*** INPUT RECORDS ***
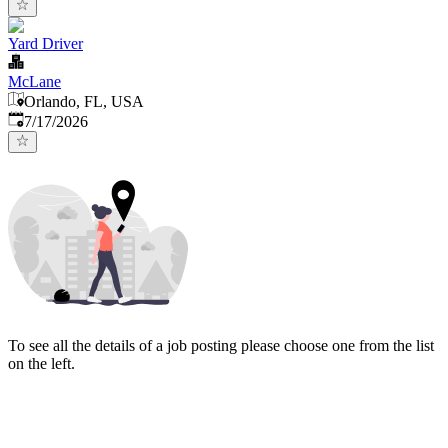
Yard Driver
McLane
Orlando, FL, USA
Published
:
7/17/2026
To see all the details of a job posting please choose one from the list
on the left.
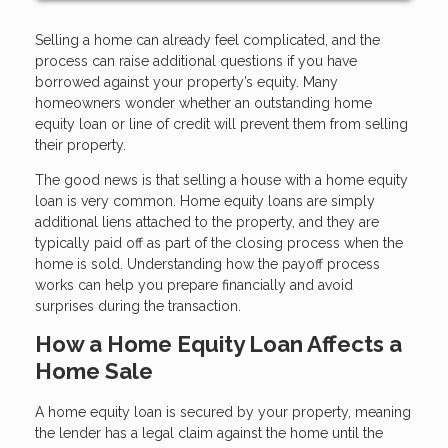
Selling a home can already feel complicated, and the
process can raise additional questions if you have
borrowed against your property’s equity. Many
homeowners wonder whether an outstanding home
equity loan or line of credit will prevent them from selling
their property.
The good news is that selling a house with a home equity
loan is very common. Home equity loans are simply
additional liens attached to the property, and they are
typically paid off as part of the closing process when the
home is sold. Understanding how the payoff process
works can help you prepare financially and avoid
surprises during the transaction.
How a Home Equity Loan Affects a
Home Sale
A home equity loan is secured by your property, meaning
the lender has a legal claim against the home until the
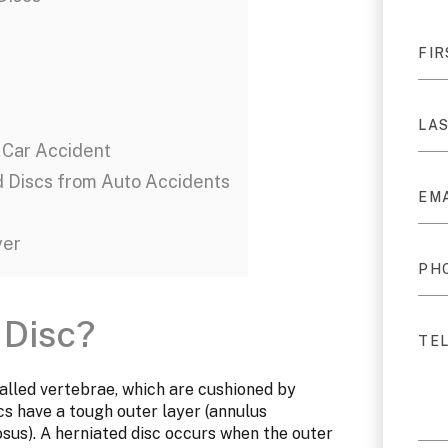
 Car Accident
d Discs from Auto Accidents
yer
 Disc?
alled vertebrae, which are cushioned by
cs have a tough outer layer (annulus
osus). A herniated disc occurs when the outer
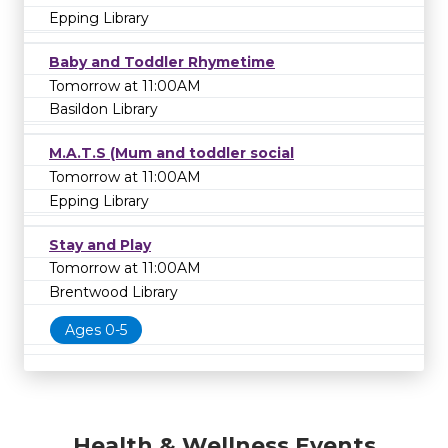
Epping Library
Baby and Toddler Rhymetime
Tomorrow at 11:00AM
Basildon Library
M.A.T.S (Mum and toddler social
Tomorrow at 11:00AM
Epping Library
Stay and Play
Tomorrow at 11:00AM
Brentwood Library
Ages 0-5
Health & Wellness Events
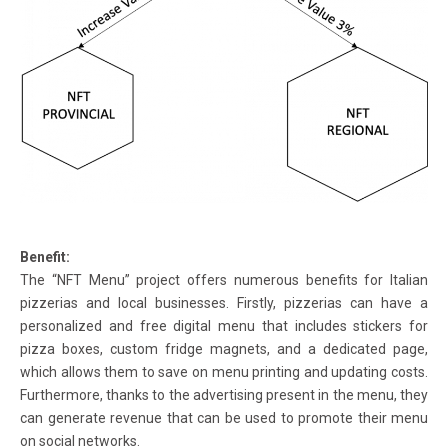
Benefit:
The “NFT Menu” project offers numerous benefits for Italian
pizzerias and local businesses. Firstly, pizzerias can have a
personalized and free digital menu that includes stickers for
pizza boxes, custom fridge magnets, and a dedicated page,
which allows them to save on menu printing and updating costs.
Furthermore, thanks to the advertising present in the menu, they
can generate revenue that can be used to promote their menu
on social networks.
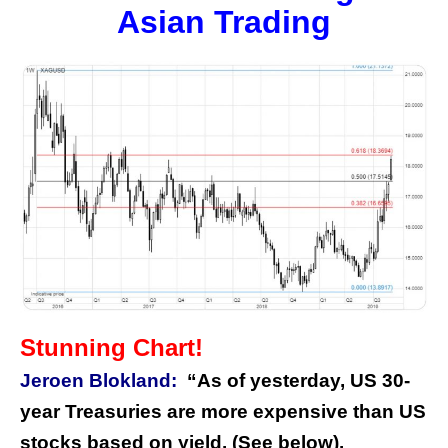
Asian Trading
Stunning Chart!
Jeroen Blokland:
“As of yesterday, US 30-
year Treasuries are more expensive than US
stocks based on yield. (See below).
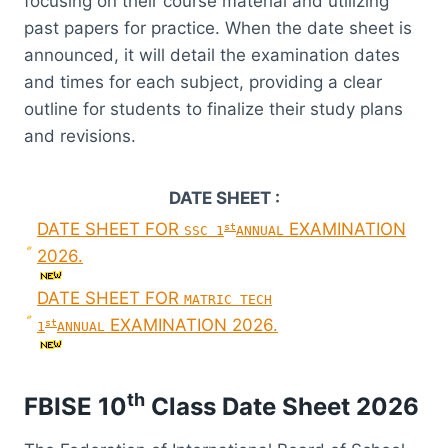
focusing on their course material and utilizing
past papers for practice. When the date sheet is
announced, it will detail the examination dates
and times for each subject, providing a clear
outline for students to finalize their study plans
and revisions.
DATE SHEET :
DATE SHEET FOR
EXAMINATION
st
SSC 1
ANNUAL
2026.
DATE SHEET FOR
MATRIC TECH
EXAMINATION 2026.
st
1
ANNUAL
th
FBISE 10
Class Date Sheet 2026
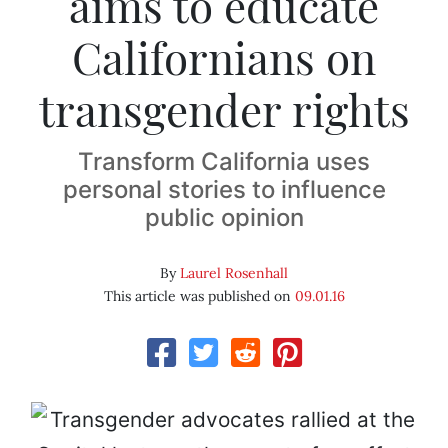
aims to educate
Californians on
transgender rights
Transform California uses
personal stories to influence
public opinion
By
Laurel Rosenhall
This article was published on
09.01.16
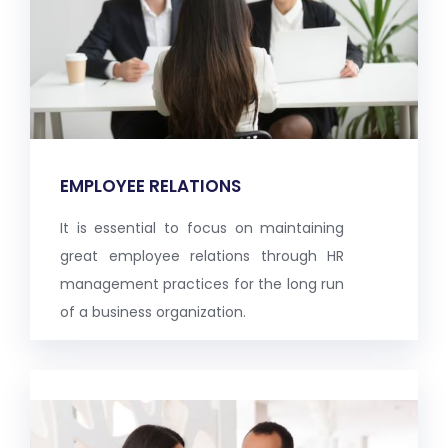
EMPLOYEE RELATIONS
It is essential to focus on maintaining
great employee relations through HR
management practices for the long run
of a business organization.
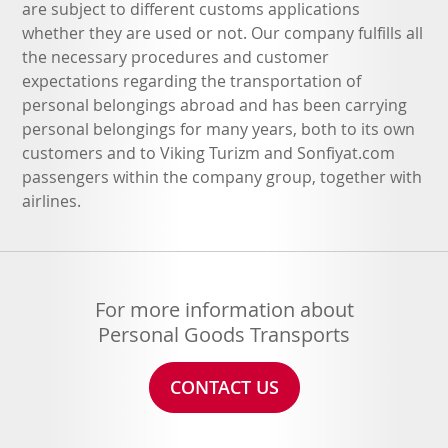
are subject to different customs applications
whether they are used or not. Our company fulfills all
the necessary procedures and customer
expectations regarding the transportation of
personal belongings abroad and has been carrying
personal belongings for many years, both to its own
customers and to Viking Turizm and Sonfiyat.com
passengers within the company group, together with
airlines.
For more information about
Personal Goods Transports
CONTACT US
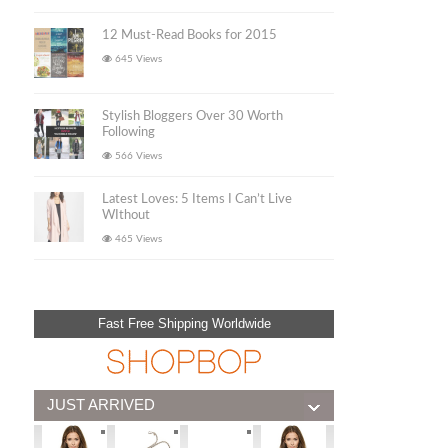
12 Must-Read Books for 2015
645 Views
Stylish Bloggers Over 30 Worth
Following
566 Views
Latest Loves: 5 Items I Can’t Live
WIthout
465 Views
Fast Free Shipping Worldwide
JUST ARRIVED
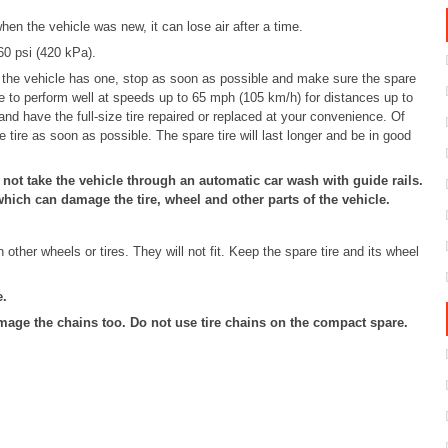
hen the vehicle was new, it can lose air after a time.
 60 psi (420 kPa).
if the vehicle has one, stop as soon as possible and make sure the spare
de to perform well at speeds up to 65 mph (105 km/h) for distances up to
and have the full-size tire repaired or replaced at your convenience. Of
ze tire as soon as possible. The spare tire will last longer and be in good
 not take the vehicle through an automatic car wash with guide rails.
hich can damage the tire, wheel and other parts of the vehicle.
other wheels or tires. They will not fit. Keep the spare tire and its wheel
e.
age the chains too. Do not use tire chains on the compact spare.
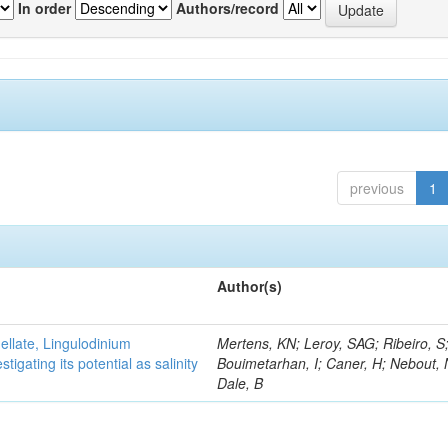
In order
Authors/record
previous
1
Author(s)
gellate, Lingulodinium
Mertens, KN; Leroy, SAG; Ribeiro, S
gating its potential as salinity
Bouimetarhan, I; Caner, H; Nebout,
Dale, B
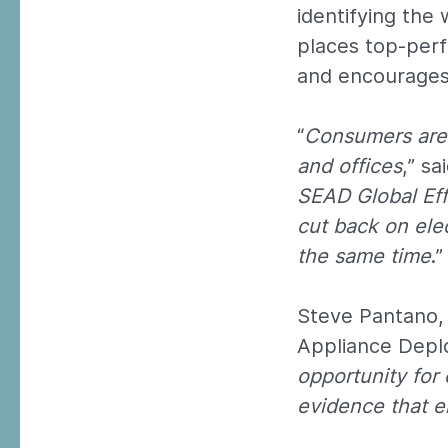
identifying the
places top-perf
and encourages 
“
Consumers are 
and offices
,” s
SEAD Global Ef
cut back on elec
the same time
.”
Steve Pantano, 
Appliance Deplo
opportunity for
evidence that en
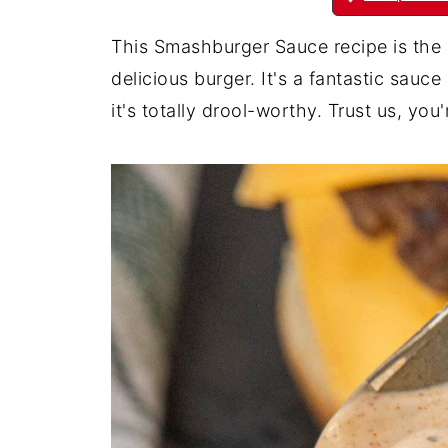
This Smashburger Sauce recipe is the 
delicious burger. It's a fantastic sau
it's totally drool-worthy. Trust us, you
*** End of INPUT RECORDS ***
**WHAT THE EXERCISE ASKS**
Leave the pictures aside and give the records above back word for word.

**WORKED SOLUTION**
Yard Driver
McLane
Orlando, FL, USA
Published
:
7/17/2026
To see all the details of a job posting please choose one from the list
on the left.
Selling a home can already feel complicated, and the
process can raise additional questions if you have
borrowed against your property’s equity. Many
homeowners wonder whether an outstanding home
equity loan or line of credit will prevent them from selling
their property.
The good news is that selling a house with a home equity
loan is very common. Home equity loans are simply
additional liens attached to the property, and they are
typically paid off as part of the closing process when the
home is sold. Understanding how the payoff process
works can help you prepare financially and avoid
surprises during the transaction.
How a Home Equity Loan Affects a
Home Sale
A home equity loan is secured by your property, meaning
the lender has a legal claim against the home until the
 Car Accident
d Discs from Auto Accidents
yer
 Disc?
alled vertebrae, which are cushioned by
cs have a tough outer layer (annulus
osus). A herniated disc occurs when the outer
Epping Library
Baby and Toddler Rhymetime
Tomorrow at 11:00AM
Basildon Library
M.A.T.S (Mum and toddler social
Tomorrow at 11:00AM
Epping Library
Stay and Play
Tomorrow at 11:00AM
Brentwood Library
Ages 0-5
Health & Wellness Events
Benefit:
The “NFT Menu” project offers numerous benefits for Italian
pizzerias and local businesses. Firstly, pizzerias can have a
personalized and free digital menu that includes stickers for
pizza boxes, custom fridge magnets, and a dedicated page,
which allows them to save on menu printing and updating costs.
Furthermore, thanks to the advertising present in the menu, they
can generate revenue that can be used to promote their menu
on social networks.
Asian Trading
Stunning Chart!
Jeroen Blokland:
“As of yesterday, US 30-
year Treasuries are more expensive than US
stocks based on yield. (See below).
focusing on their course material and utilizing
past papers for practice. When the date sheet is
announced, it will detail the examination dates
and times for each subject, providing a clear
outline for students to finalize their study plans
and revisions.
DATE SHEET :
DATE SHEET FOR
EXAMINATION
st
SSC 1
ANNUAL
2026.
DATE SHEET FOR
MATRIC TECH
EXAMINATION 2026.
st
1
ANNUAL
th
FBISE 10
Class Date Sheet 2026
aims to educate
Californians on
transgender rights
Transform California uses
personal stories to influence
public opinion
By
Laurel Rosenhall
This article was published on
09.01.16
EMPLOYEE RELATIONS
It is essential to focus on maintaining
great employee relations through HR
management practices for the long run
of a business organization.
are subject to different customs applications
whether they are used or not. Our company fulfills all
the necessary procedures and customer
expectations regarding the transportation of
personal belongings abroad and has been carrying
personal belongings for many years, both to its own
customers and to Viking Turizm and Sonfiyat.com
passengers within the company group, together with
airlines.
For more information about
Personal Goods Transports
CONTACT US
12 Must-Read Books for 2015
645 Views
Stylish Bloggers Over 30 Worth
Following
566 Views
Latest Loves: 5 Items I Can’t Live
WIthout
465 Views
Fast Free Shipping Worldwide
JUST ARRIVED
hen the vehicle was new, it can lose air after a time.
 60 psi (420 kPa).
if the vehicle has one, stop as soon as possible and make sure the spare
de to perform well at speeds up to 65 mph (105 km/h) for distances up to
and have the full-size tire repaired or replaced at your convenience. Of
ze tire as soon as possible. The spare tire will last longer and be in good
 not take the vehicle through an automatic car wash with guide rails.
hich can damage the tire, wheel and other parts of the vehicle.
other wheels or tires. They will not fit. Keep the spare tire and its wheel
e.
age the chains too. Do not use tire chains on the compact spare.
In order
Authors/record
previous
1
Author(s)
gellate, Lingulodinium
Mertens, KN; Leroy, SAG; Ribeiro, S
gating its potential as salinity
Bouimetarhan, I; Caner, H; Nebout,
Dale, B
identifying the
places top-perf
and encourages 
“
Consumers are 
and offices
,” s
SEAD Global Ef
cut back on elec
the same time
.”
Steve Pantano, 
Appliance Deplo
opportunity for
evidence that en
This Smashburger Sauce recipe is the 
delicious burger. It's a fantastic sau
it's totally drool-worthy. Trust us, you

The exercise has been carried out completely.